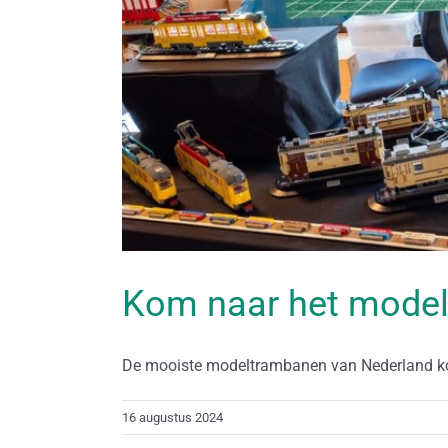
Kom naar het mode
De mooiste modeltrambanen van Nederland kome
16 augustus 2024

********************

What to work on: Could you give again exactly the lines from the line containing "De mooiste modeltrambanen van Nederland kome" through the final line of the data above, and no others?

Response box:
De mooiste modeltrambanen van Nederland kome
16 augustus 2024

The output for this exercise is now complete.